§ What this task involves: For the listing below, output exactly the lines from the line with "BALTIMORE RAVENS DELUXE CLIP BADGE REEL" up to and including the line with "NFL-BH-972-31", and no other lines.

§ Supplied material:
******

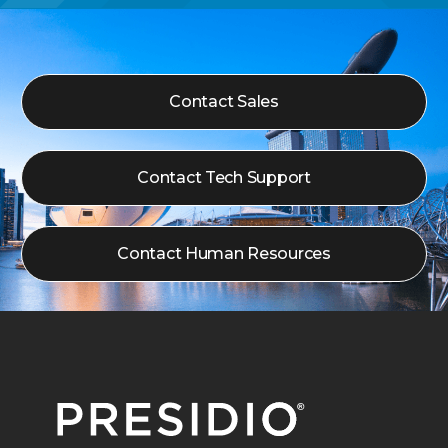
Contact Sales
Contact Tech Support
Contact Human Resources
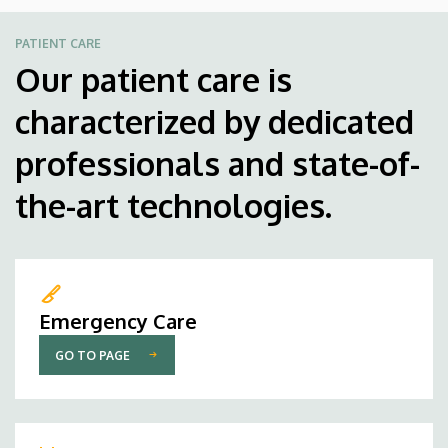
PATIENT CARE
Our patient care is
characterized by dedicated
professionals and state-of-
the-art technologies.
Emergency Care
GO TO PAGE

******

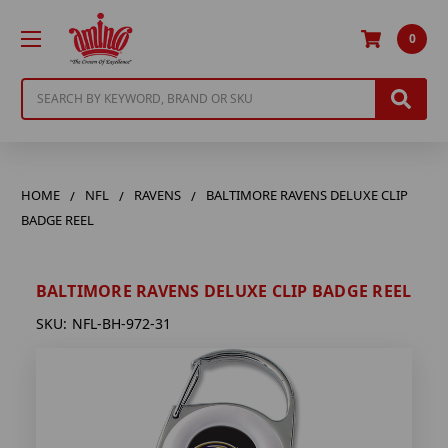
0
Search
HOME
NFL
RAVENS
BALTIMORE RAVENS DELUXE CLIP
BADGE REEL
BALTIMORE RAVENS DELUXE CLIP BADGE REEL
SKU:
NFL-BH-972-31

******

§ Solution for this task:
BALTIMORE RAVENS DELUXE CLIP BADGE REEL
SKU:
NFL-BH-972-31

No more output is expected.